A site exists as a location which something occupies. However, the potential for a site has always been part of the landscape, even though the site is only formally recognised in people's minds when considering a specific use. This study develops the thesis that the potentiality of a site can be perceived as a distinct reality by people, in contrast to the conventional idea that potential is assessed pragmatically on an ad hoc basis (thereby regarding the site as a purely cultural construct).
In order to find sites in the landscape, (and to assess their potential), folk societies codify their intuitive responses to the environment into systems of geomantic practice. Whilst each practice has a different manifestation, certain landscape qualities are similarly described by most cultures.
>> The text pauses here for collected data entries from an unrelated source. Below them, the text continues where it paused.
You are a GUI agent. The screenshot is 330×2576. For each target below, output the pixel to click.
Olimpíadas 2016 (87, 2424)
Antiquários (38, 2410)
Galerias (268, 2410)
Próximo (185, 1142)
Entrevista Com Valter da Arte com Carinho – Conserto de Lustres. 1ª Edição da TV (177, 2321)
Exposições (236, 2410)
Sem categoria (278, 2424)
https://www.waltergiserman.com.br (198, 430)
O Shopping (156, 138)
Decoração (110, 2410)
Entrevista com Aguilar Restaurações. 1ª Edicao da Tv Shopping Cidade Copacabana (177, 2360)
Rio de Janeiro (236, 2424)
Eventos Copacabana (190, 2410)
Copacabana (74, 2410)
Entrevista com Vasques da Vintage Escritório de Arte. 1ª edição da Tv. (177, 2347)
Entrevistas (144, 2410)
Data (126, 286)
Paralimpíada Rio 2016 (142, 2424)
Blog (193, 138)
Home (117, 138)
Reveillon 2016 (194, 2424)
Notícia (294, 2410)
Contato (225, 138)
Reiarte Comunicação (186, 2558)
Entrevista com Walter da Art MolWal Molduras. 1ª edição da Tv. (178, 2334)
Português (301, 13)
The concept that the landscape could contain universal qualities for people which coalesce in discrete locations to form sites is examined to determine whether intuitive techniques for recognising these qualities could have relevance to architecture.
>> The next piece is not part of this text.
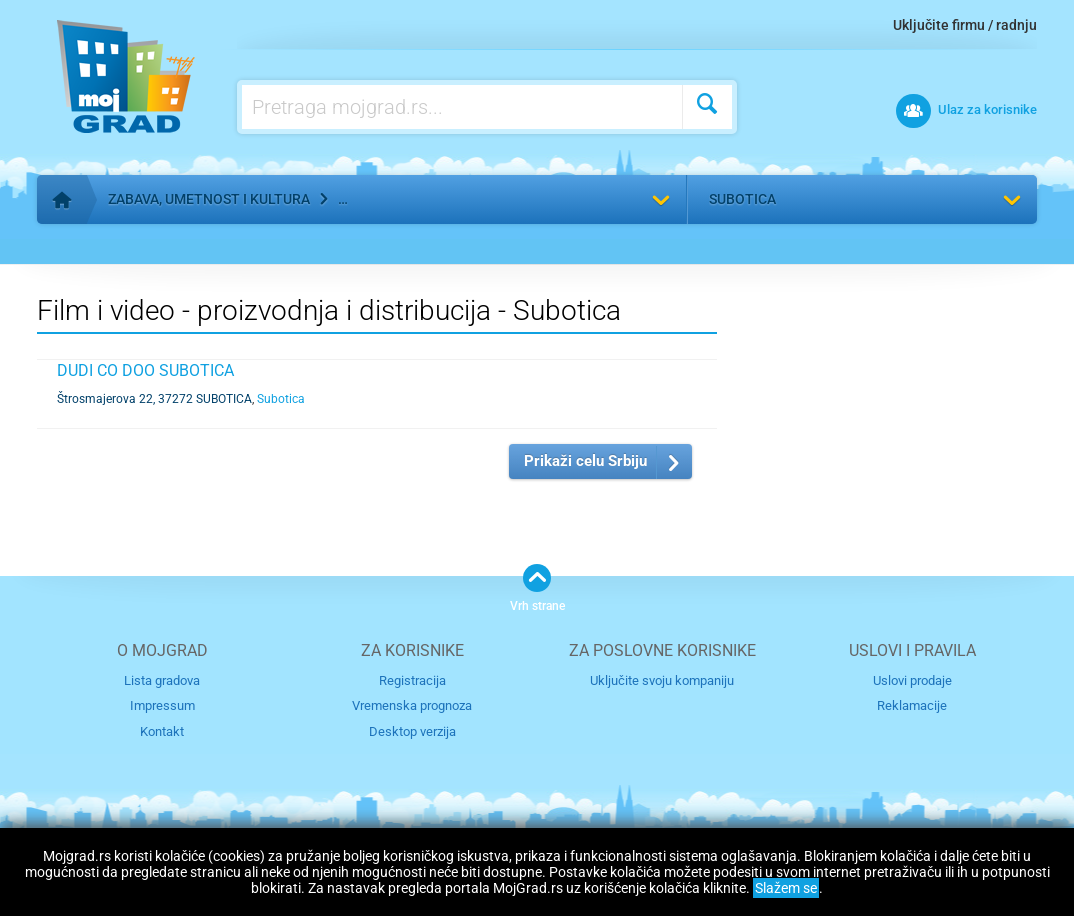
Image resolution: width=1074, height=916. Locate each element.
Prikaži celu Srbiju (585, 461)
The belief that the potentialities of a site can be recognised and enhanced by human interaction is a central feature of the geomantic tradition. These potentialities are described variously in terms such as auspiciousness, spirit, or energy. An Australian architect, Greg Burgess, embraces these concepts in his work in an effort to rediscover the relationship between people and land. By using an interactive process referred to as 'intuitive osmosis' on site, Burgess's produces architecture which reinterprets traditional responses to the environment. This study also examines some of the issues raised by this reinterpretation.